Sunday, August 23, 2015

Rational expectations and information theory

KL Divergence using Gaussian distributions from Wikipedia.

Noah Smith once again deleted my comment on his blog, so I'll just have to preserve it (well, the gist of it) here.

He discussed an argument against rational expectations he'd never considered before. Since counterfactual universes are never realized, one can never explore the entire state space to learn the fundamental probability distribution from which macro observable are drawn. Let's call this probability distribution A. The best we can get is some approximation B.

Rational expectations is the assumption A ≈ B.

If this sounds familiar, it's exactly the way one would approach this with the information equilibrium model as I discussed several months ago.

In that post, I showed that the KL divergence measures information loss in the macroeconomy based on the difference between the distributions A and B.

D(A||B) = ΔI

That was the content of my comment on Noah's post. I go a bit further at the link and say that this information loss is measured by the difference between the price level and how much NGDP changes when the monetary base changes

ΔI ~ P - dN/dM = dN*/dM - dN/dM 

Which to me seems intuitive: it compares how much the economy should grow from an expansion of the money supply (ideally) to how much it actually does grow.

Just the aggregate ΔI is measured, however. Two different distributions BB' and B'' can have the same KL divergence so this doesn't give us a way to estimate A better.

Now rational expectations are clearly wrong at some given level of accuracy, but then so are Newton's laws. The question of whether you can apply rational expectations depends on the size of ΔI. Since ΔI is roughly proportional to nominal shocks (the difference between where the economy is and where it should be based on growth of M alone [1]) and these nominal shocks are basically the size of the business cycle, it means rational expectations are not a useful approximation to make when analyzing the business cycle.

As far as I know, this is the first macroeconomic estimate of the limits of the rational expectations assumption that doesn't compare it to a different model of expectations (e.g. bounded rationality, adaptive expectations). (There are lots of estimates for micro.)
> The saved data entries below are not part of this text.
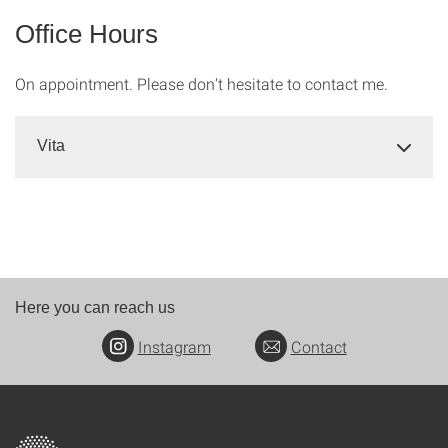
Office Hours
On appointment. Please don't hesitate to contact me.
Vita
Here you can reach us
Instagram
Contact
[1] In case anyone was curious, this also illustrates the apparent inconsistency between e.g. this post where nominal shocks are negative and e.g. this post where they are positive. It depends on whether you apply them before including the effect of inflation or after. Specifically

0 = dN*/dM - (dN/dM + σ) = (dN*/dM - σ) - dN/dM


  1. "Two different distributions B, B' and B'' can have the same KL divergence so this doesn't give us a way to estimate A better."

    Looks like three.


    1. And here I was worried that using B' and B'' would have been confusing (what about B?)

      "1. Typos in posts don't reveal themselves until you've published. If you schedule a post to publish in the future, the typos will be revealed then. This is an absolute, inviolable rule of blogging. This may be some sort of subtle lesson from the universe about our hubris in the face of fundamental impermanence."

    2. Thanks for the link. I have to say though I'm more confused now because you didn't change "two" to "three" or otherwise structure the sentence differently. I'm I parsing it wrong?

  2. What's the story with Noah? Why do you think he erases your comments?

    1. He doesn't block my comments, even when I occasionally provide a link to one of your posts. Perhaps because it's clear I have no idea what I'm talking about (and thus provide some amusement... much as does Ray Lopez for Scott)? Lol

    2. I think I have enough data to say that he doesn't erase the ones where I just agree with him.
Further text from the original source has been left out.